--- Stored data ---
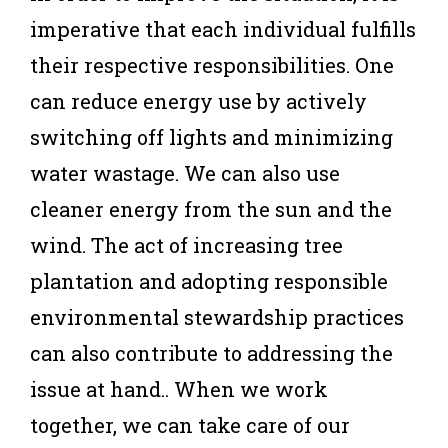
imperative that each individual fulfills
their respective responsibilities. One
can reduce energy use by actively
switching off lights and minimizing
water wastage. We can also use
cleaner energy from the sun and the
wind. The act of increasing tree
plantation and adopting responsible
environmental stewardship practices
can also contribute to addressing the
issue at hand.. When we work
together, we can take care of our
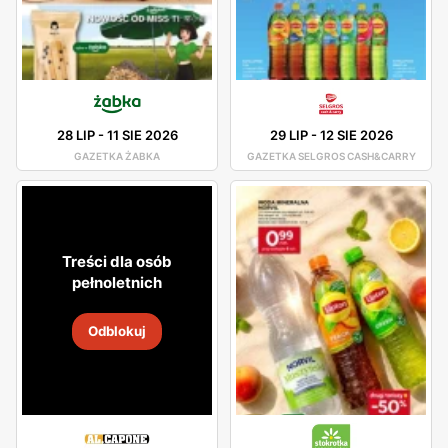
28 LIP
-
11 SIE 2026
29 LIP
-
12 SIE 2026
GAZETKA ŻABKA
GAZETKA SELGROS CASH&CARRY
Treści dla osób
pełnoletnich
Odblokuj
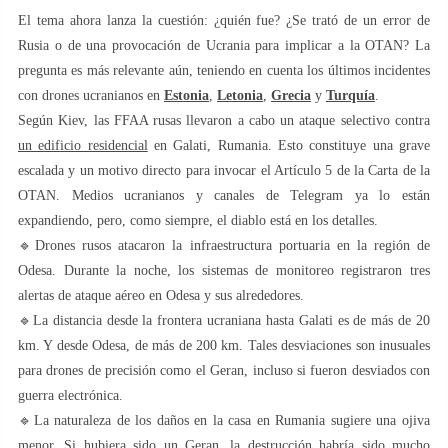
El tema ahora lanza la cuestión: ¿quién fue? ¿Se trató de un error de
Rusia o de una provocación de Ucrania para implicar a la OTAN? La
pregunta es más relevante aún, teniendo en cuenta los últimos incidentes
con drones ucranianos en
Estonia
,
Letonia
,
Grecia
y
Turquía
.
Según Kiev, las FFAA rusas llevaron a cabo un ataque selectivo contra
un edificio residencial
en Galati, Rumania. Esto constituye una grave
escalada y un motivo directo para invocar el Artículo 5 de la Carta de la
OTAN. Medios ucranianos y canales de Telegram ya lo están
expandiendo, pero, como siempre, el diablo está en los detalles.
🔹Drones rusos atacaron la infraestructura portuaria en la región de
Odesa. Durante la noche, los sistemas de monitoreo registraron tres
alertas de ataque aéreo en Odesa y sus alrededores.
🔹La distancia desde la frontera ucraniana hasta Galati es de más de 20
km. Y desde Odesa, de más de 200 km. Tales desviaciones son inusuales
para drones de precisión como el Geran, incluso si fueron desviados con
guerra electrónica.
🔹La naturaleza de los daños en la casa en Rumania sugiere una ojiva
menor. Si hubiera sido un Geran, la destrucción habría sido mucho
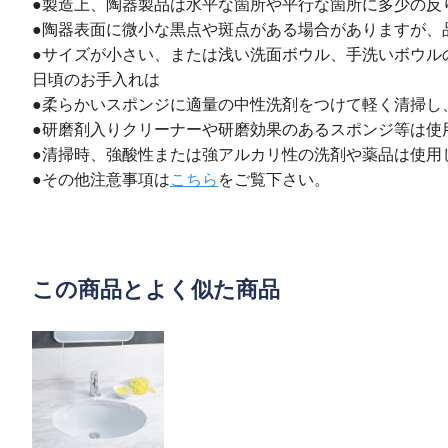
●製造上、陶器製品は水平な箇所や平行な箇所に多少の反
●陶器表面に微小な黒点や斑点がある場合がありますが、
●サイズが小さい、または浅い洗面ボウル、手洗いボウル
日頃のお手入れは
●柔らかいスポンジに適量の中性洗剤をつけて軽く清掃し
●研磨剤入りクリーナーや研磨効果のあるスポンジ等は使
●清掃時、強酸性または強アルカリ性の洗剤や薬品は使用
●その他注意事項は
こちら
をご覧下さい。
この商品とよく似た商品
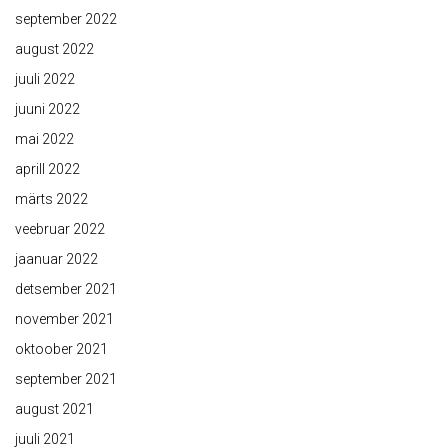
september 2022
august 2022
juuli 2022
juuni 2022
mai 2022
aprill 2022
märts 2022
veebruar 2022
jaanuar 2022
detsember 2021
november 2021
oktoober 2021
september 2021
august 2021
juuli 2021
---
--- Stored data ---
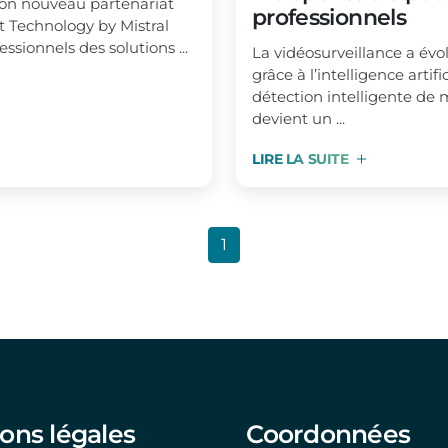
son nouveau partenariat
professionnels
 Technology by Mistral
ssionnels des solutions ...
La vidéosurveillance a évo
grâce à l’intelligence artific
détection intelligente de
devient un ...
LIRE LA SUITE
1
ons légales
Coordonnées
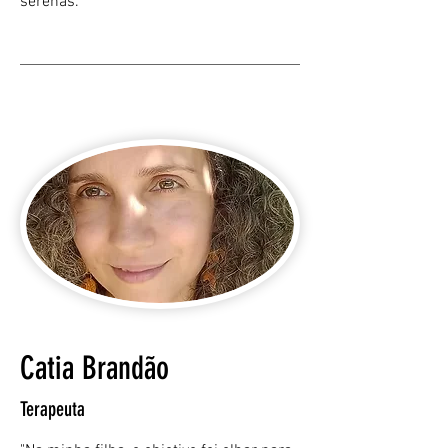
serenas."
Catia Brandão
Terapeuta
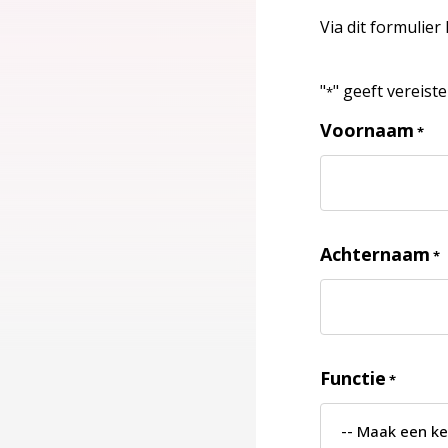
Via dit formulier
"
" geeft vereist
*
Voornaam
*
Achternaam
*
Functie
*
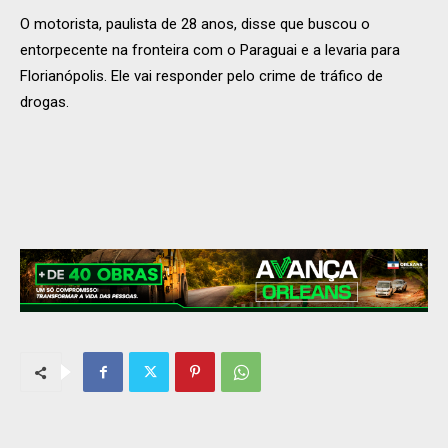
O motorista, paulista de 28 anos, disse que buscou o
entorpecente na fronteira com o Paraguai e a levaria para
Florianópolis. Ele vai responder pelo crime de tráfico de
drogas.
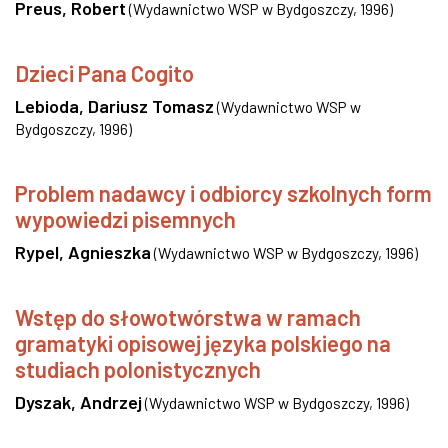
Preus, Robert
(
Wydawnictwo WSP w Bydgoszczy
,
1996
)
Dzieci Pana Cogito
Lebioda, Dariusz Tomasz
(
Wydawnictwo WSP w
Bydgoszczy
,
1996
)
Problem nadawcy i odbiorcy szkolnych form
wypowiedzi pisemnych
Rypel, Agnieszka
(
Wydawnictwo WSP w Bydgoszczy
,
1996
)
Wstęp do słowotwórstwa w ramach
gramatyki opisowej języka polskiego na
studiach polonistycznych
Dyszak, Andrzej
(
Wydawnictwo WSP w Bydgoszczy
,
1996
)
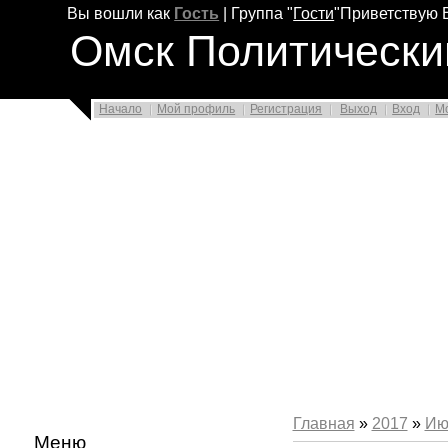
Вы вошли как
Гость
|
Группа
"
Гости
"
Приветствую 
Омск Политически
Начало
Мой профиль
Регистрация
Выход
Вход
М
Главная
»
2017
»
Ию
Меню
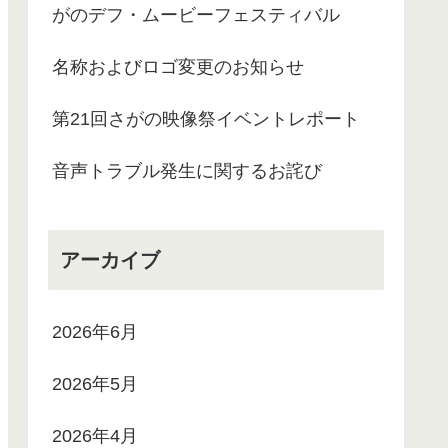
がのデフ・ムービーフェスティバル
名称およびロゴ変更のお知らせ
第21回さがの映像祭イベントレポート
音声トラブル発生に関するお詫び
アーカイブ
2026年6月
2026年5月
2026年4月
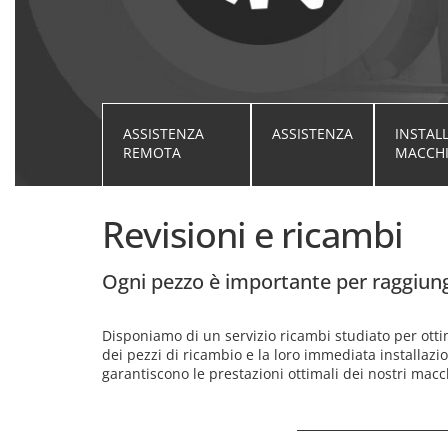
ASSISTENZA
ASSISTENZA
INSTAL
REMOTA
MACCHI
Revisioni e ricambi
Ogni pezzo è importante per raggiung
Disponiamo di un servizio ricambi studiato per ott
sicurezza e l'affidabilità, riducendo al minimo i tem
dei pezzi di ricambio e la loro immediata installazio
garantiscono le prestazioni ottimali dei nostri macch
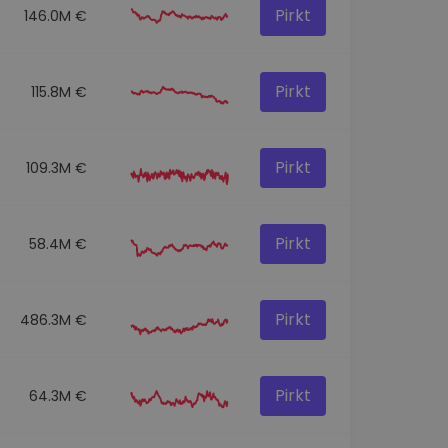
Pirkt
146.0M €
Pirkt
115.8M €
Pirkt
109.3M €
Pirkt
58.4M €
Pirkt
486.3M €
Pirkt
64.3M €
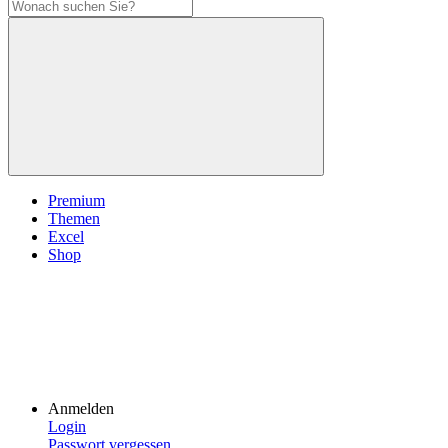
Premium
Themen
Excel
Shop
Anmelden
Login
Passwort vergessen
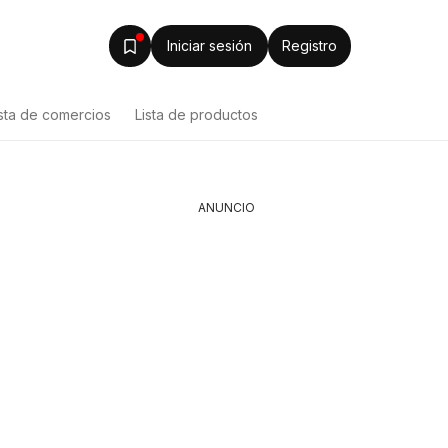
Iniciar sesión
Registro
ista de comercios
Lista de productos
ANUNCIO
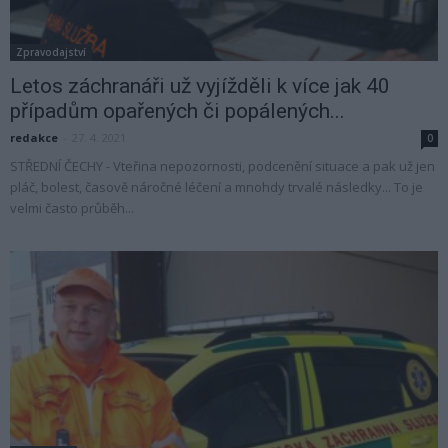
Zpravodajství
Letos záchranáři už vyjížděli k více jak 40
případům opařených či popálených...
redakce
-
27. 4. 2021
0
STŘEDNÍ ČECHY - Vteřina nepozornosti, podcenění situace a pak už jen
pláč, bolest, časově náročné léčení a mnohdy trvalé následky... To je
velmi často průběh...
---
→ Task objective: Output exactly one stretch of the listing: from the line containing "Letos záchranáři už vyjížděli k více jak 40" through the line containing "velmi často průběh...", both end lines included.

→ Answer to this problem:
Letos záchranáři už vyjížděli k více jak 40
případům opařených či popálených...
redakce
-
27. 4. 2021
0
STŘEDNÍ ČECHY - Vteřina nepozornosti, podcenění situace a pak už jen
pláč, bolest, časově náročné léčení a mnohdy trvalé následky... To je
velmi často průběh...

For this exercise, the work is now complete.